There are so many reports about how financially unprepared people are for retirement. But behind those stories are real people who struggled to save, but ended up stumbling into retirement sooner than they had planned. In many ways, retirement planning commercials with their beaming seniors walking on a beach, financially set for retirement, portray a life that so many won’t experience.
Those retirees look happy. It seems they have been planning and getting all their ducks in a row forever. I applaud all who have done so, but wonder how many of us are/will be like those people? The consequences of not saving enough for retirement can play out in numerous, yet subtle, ways. The results aren’t always disastrous, but they’re almost always sad.
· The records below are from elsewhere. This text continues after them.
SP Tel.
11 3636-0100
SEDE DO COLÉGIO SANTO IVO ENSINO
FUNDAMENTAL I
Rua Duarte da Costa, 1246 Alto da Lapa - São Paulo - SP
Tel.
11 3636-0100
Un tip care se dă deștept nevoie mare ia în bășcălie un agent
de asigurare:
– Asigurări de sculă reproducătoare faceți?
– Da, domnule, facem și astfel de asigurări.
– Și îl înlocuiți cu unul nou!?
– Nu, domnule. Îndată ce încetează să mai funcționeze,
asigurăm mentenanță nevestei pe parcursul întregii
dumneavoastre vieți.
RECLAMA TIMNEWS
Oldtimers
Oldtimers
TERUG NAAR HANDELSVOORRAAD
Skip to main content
Retirement should not be a burden, but if we’re being honest, we all carry a deep fear that we won’t have enough money to sustain us through retirement – thus becoming a financial burden to our children.
Define your values
Money isn’t the easiest subject to talk about – especially for families. But by explaining your financial situation, goals and priorities, you get everyone on the same page.
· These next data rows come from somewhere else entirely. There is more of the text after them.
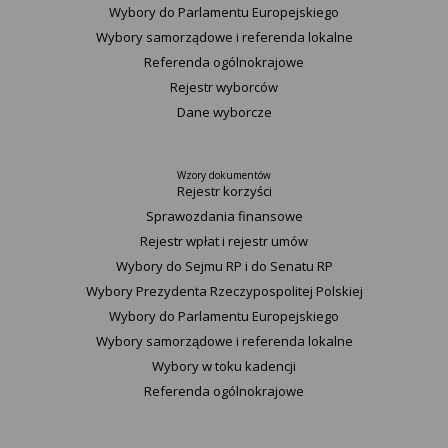
Wybory do Parlamentu Europejskiego
Wybory samorządowe i referenda lokalne
Referenda ogólnokrajowe
Rejestr wyborców
Dane wyborcze
Wzory dokumentów
Rejestr korzyści
Sprawozdania finansowe
Rejestr wpłat i rejestr umów
Wybory do Sejmu RP i do Senatu RP
Wybory Prezydenta Rzeczypospolitej Polskiej
Wybory do Parlamentu Europejskiego
Wybory samorządowe i referenda lokalne
Wybory w toku kadencji
Referenda ogólnokrajowe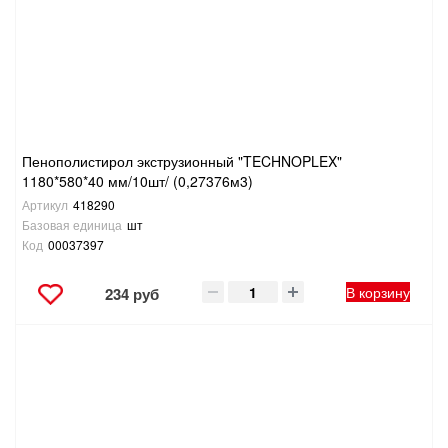
Пенополистирол экструзионный "TECHNOPLEX"
1180*580*40 мм/10шт/ (0,27376м3)
Артикул
418290
Базовая единица
шт
Код
00037397
В корзину
234 руб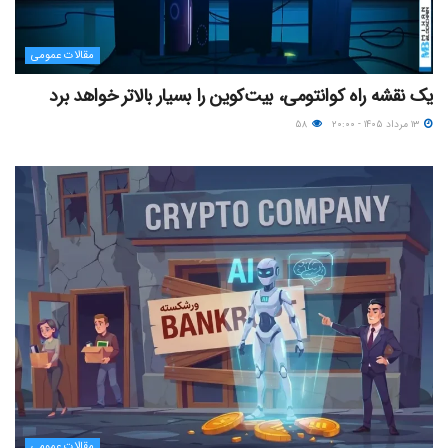
مقالات عمومی
یک نقشه راه کوانتومی، بیت‌کوین را بسیار بالاتر خواهد برد
۱۳ مرداد ۱۴۰۵ - ۲۰:۰۰
۵۸
مقالات عمومی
Before you discuss money with your kids, you (and your spouse) may need to examine your own values about wealth. Many parents have a clear sense of the values that they’d like their kids to develop with respect to money, but may be less discerning about their own values or whether those values align with their behaviour.
If your lifestyle is driven by conspicuous consumption, but you repeatedly tell your kids that money can’t buy happiness, your kids will question whether the values you preach are aligned with the behaviour you practice.
Just say no
A plan can be disrupted by many things, and some parents have a hard time dealing with one expense in particular: they can’t say no to their grown children. You don’t have to help your adult children every time they ask for it. The first and hardest lesson and the obvious thing is you must learn to say no. At the very least, if you cannot say no, establish the proper financial boundaries.
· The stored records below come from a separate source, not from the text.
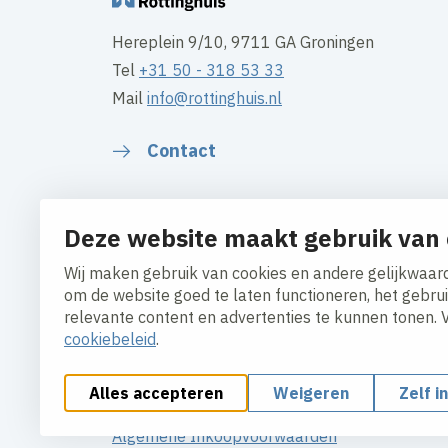
Hereplein 9/10, 9711 GA Groningen
Tel
+31 50 - 318 53 33
Mail
info@rottinghuis.nl
Contact
Deze website maakt gebruik van 
Wij maken gebruik van cookies en andere gelijkwaard
om de website goed te laten functioneren, het gebru
relevante content en advertenties te kunnen tonen. 
cookiebeleid
.
Alles accepteren
Weigeren
Zelf i
Cookies aanpassen
Cookie beleid
Privacy polic
Algemene Inkoopvoorwaarden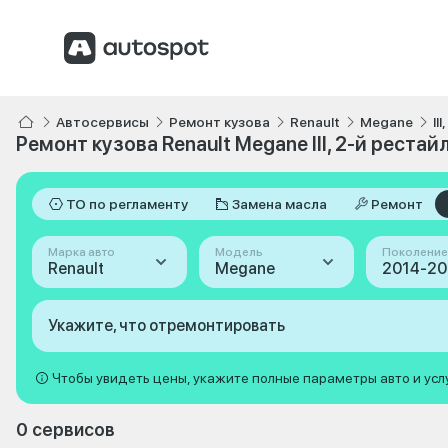
Автосервисы
Ремонт кузова
Renault
Megane
II
Ремонт кузова Renault Megane III, 2-й рестай
ТО по регламенту
Замена масла
Ремонт
Марка авто
Модель
Поколение
Renault
Megane
Укажите, что отремонтировать
Чтобы увидеть цены, укажите полные параметры авто и усл
0 сервисов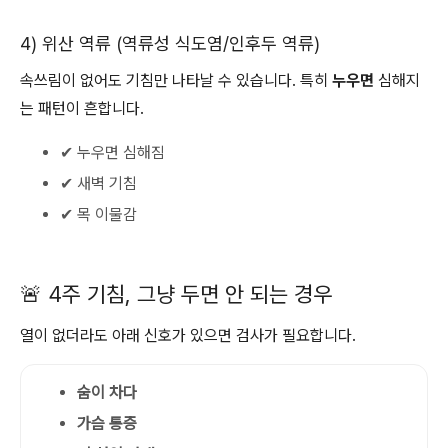
4) 위산 역류 (역류성 식도염/인후두 역류)
속쓰림이 없어도 기침만 나타날 수 있습니다. 특히
누우면
심해지
는 패턴이 흔합니다.
✔ 누우면 심해짐
✔ 새벽 기침
✔ 목 이물감
🚨 4주 기침, 그냥 두면 안 되는 경우
열이 없더라도 아래 신호가 있으면 검사가 필요합니다.
숨이 차다
가슴 통증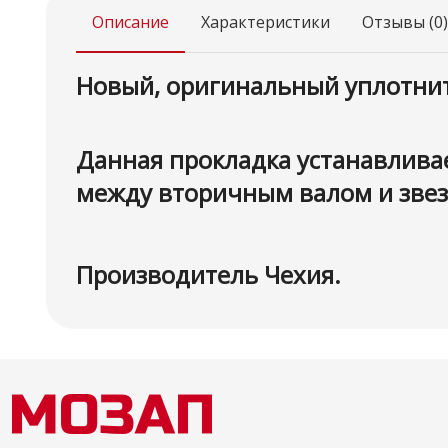
Описание
Характеристики
Отзывы (0)
Новый, оригинальный уплотните
Данная прокладка устанавлива
между вторичным валом и звез
Производитель Чехия.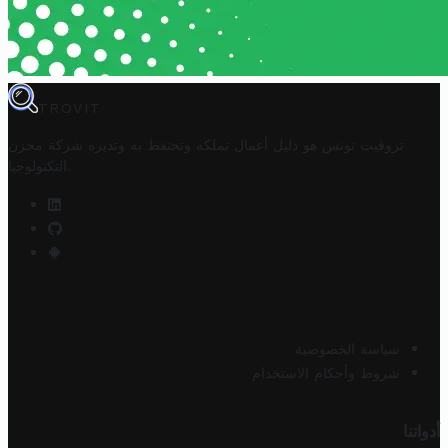
TROVIT
تروفيت تونس هو دليل أعمال تملكه وتحتفظ به وتديره
شركة مخزن
.
التكنولوجيا
سياسة الخصوصية
شروط وأحكام الاستخدام
أدواتنا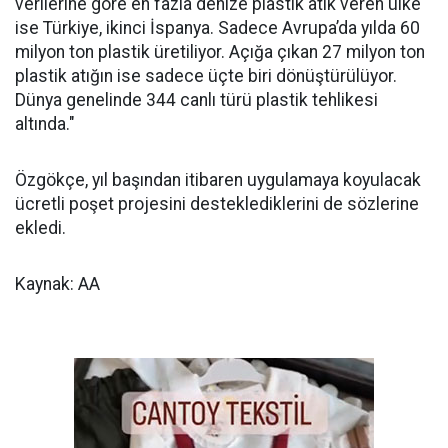
verilerine göre en fazla denize plastik atık veren ülke
ise Türkiye, ikinci İspanya. Sadece Avrupa’da yılda 60
milyon ton plastik üretiliyor. Açığa çıkan 27 milyon ton
plastik atığın ise sadece üçte biri dönüştürülüyor.
Dünya genelinde 344 canlı türü plastik tehlikesi
altında."
Özgökçe, yıl başından itibaren uygulamaya koyulacak
ücretli poşet projesini desteklediklerini de sözlerine
ekledi.
Kaynak: AA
There’s nothing wrong with parents wanting to sacrifice for their children, but when you continue that mindset after your kids reach 25, 35 or even 45, it can impose a significant burden on your ability to retire. You are enabling your adult children to turn to you as a financial plan B or backup plan. That’s a huge problem.
Too much financial support could even be preventing your grown children from becoming self-sufficient. Often there has been a pattern of financial entitlement, where adult children or grandchildren have not learned to live responsibly and stand on their own two feet. The parent is helping and enabling just as much as the kid is asking.
It works both ways
No matter how well you think you know your children, money can make them unrecognisable in an instant. Studies have shown that just bringing up the concept of money is enough to alter behaviours, let alone real financial situations.
Whether your children get richer or poorer is beside the point: it’s possible for your children to get rich and become less empathetic or compassionate because of wealth. As for getting poorer, desperation can have a detrimental effect on character. While it’s an ugly generalisation, poverty can drive some people to become more calculative and deceitful.
As your children go through the same phases of life you do (from school, to work, to the peak of their career and the various ups and downs), their financial situation will fluctuate. As a result, their personalities and beliefs will also change. However well you know them now, financial realities can turn them into completely different people. For that reason, it’s never safe to assume your children will be the same generous, giving types that they are today. Hope for the best but prepare for the worst.
Your children are not your retirement plan.